TASK ITEM
Quote, word for word, only the lines running from the line with "2026 SKIDROW CODEX" through the end of the listing. Leave out the pictures.

-=-=-=-=-

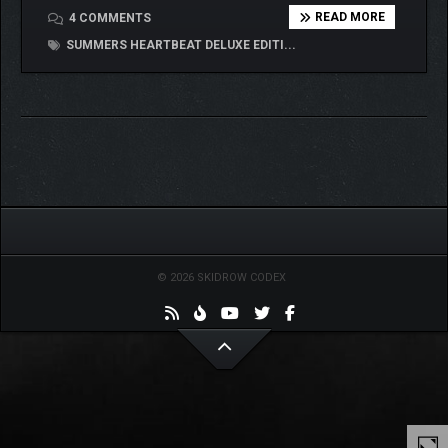
READ MORE
4 COMMENTS
SUMMERS HEARTBEAT DELUXE EDITI...
© 2026 SKIDROW CODEX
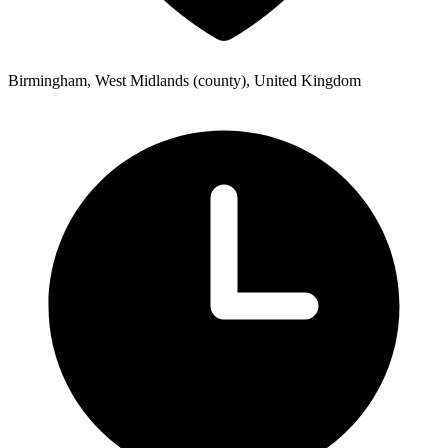
Birmingham, West Midlands (county), United Kingdom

-=-=-=-=-

SOLUTION BELOW
© 2026 SKIDROW CODEX
Birmingham, West Midlands (county), United Kingdom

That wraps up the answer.